Anche oggi un ragazzo ha tentato di accoltellare un israeliano, qui. A un checkpoint. Ed è stato ucciso. Ma non fa più notizia. Al più, si discute della reazione dei soldati: che sparano, e sparano direttamente alla testa, quando ancora l’aggressore è a tre o quattro metri di distanza. E potrebbe essere neutralizzato con altri mezzi. Ma quello che più mi colpisce, onestamente, è altro: che così tanti palestinesi ancora insistano ad avventarsi contro un checkpoint con queste lame da niente, consapevoli che saranno uccisi e basta. Che senso ha?

Si parla tanto di attentati suicidi. Ma a volte, sembrano più suicidi che attentati. Una scelta più di disperazione che di odio. Come se fosse il solo modo per lasciare un ricordo di sé. Morire, in certi paesi, è il solo modo di esistere.

Si chiamano martiri, qui e in tutto il mondo arabo. Ma spesso, sono solo ragazzi allo stremo: soli e allo stremo, e mi restano addosso sempre mille dubbi, poi, a vederli nei manifesti funebri, sullo sfondo solenne e artificiale della moschea di al-Aqsa. A vederli celebrati. A vederli usati. Vederli “male amati”: ho trovato le parole che non avevo nell’ultimo libro di Mario Giro. Parla della mia generazione, a un tratto, parla dei giovani, e dice, appunto: male amati. Qui come in Occidente, in cui siamo tenuti in uno stato di precarietà eterna che è un dramma, onestamente, e che invece la generazione precedente guarda come se fosse il privilegio di un’adolescenza infinita, perché in fondo, così non solo non cede spazio, non cede potere, ma si sente indispensabile.

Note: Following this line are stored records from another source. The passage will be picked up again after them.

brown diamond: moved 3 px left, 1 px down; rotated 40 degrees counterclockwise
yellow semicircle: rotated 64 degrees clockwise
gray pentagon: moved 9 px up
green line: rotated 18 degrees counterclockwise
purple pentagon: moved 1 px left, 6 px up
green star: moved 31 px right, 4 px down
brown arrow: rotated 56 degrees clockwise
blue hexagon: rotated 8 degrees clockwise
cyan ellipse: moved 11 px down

Se i figli non crescono mai, i genitori non invecchiano mai – ma male amati anche nell’Africa dei migranti, o in quell’Asia in cui si vive non solo di fabbrica, ma in fabbrica, come in pagine di Charles Dickens. Da qui la forza, il fascino dei jihadisti, che offrono senso, identità: obiettivi, offrono risposte facili a una “Globalizzazione difficile”, per riprendere il titolo del libro, ma anche, ad altre latitudini, la forza e il fascino dei narcos, per esempio, o delle paranze dei bambini di Roberto Saviano. Perché questa globalizzazione che secondo Francis Fukuyama avrebbe segnato la fine della storia, è diventata invece lo scontro di civiltà di Samuel Huntington. Perché ora che il mondo è un solo mondo, la manodopera è raddoppiata. E i salari sono crollati, e così i diritti, in un’economia che non ha più regole né freni. E si sono impennate le disuguaglianze. E come mi hanno detto tanti jihadisti: un mondo in cui otto miliardari possiedono la stessa ricchezza di metà della popolazione del pianeta, è semplicemente un mondo che non può funzionare.

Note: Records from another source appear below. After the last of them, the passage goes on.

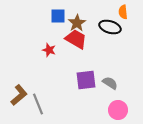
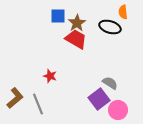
red star: moved 1 px right, 26 px down
purple square: moved 13 px right, 19 px down; rotated 30 degrees counterclockwise
brown L-shape: moved 4 px left, 3 px down
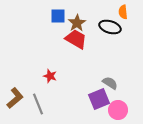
purple square: rotated 15 degrees clockwise
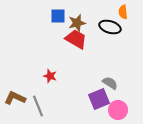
brown star: rotated 18 degrees clockwise
brown L-shape: rotated 115 degrees counterclockwise
gray line: moved 2 px down
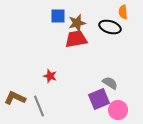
red trapezoid: rotated 40 degrees counterclockwise
gray line: moved 1 px right
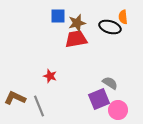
orange semicircle: moved 5 px down
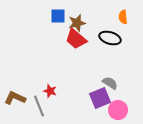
black ellipse: moved 11 px down
red trapezoid: rotated 130 degrees counterclockwise
red star: moved 15 px down
purple square: moved 1 px right, 1 px up
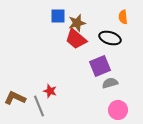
gray semicircle: rotated 49 degrees counterclockwise
purple square: moved 32 px up
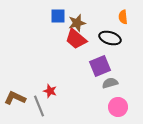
pink circle: moved 3 px up
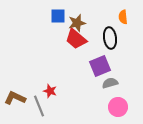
black ellipse: rotated 65 degrees clockwise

Mario Giro è uno strano: perché è uno normale. Viene dalla Comunità di Sant’Egidio ed è esperto di Africa: e quindi fa il sottosegretario agli Esteri. E in genere in Italia, come è noto, non funziona così. Invece Mario Giro non solo sta al posto giusto, ma ha una visione di insieme del mondo, ha quella capacità di lettura e interpretazione delle cose che è indispensabile a chi governa. Ma è sempre più rara. E ha questa capacità, soprattutto, tipica dei cattolici, di interrogarsi sui valori, e di ancorarsi a valori, in tempi in cui esaurite le ideologie, e forse le idee, in assoluto, i progetti, ci concentriamo solo su noi stessi. E l’ordine che cerchiamo in risposta allo smarrimento, alla paura, a questa consapevolezza che gli stati non controllino più niente, l’economia, l’ambiente, non viene dalle regole, ma dall’eliminazione dell’altro.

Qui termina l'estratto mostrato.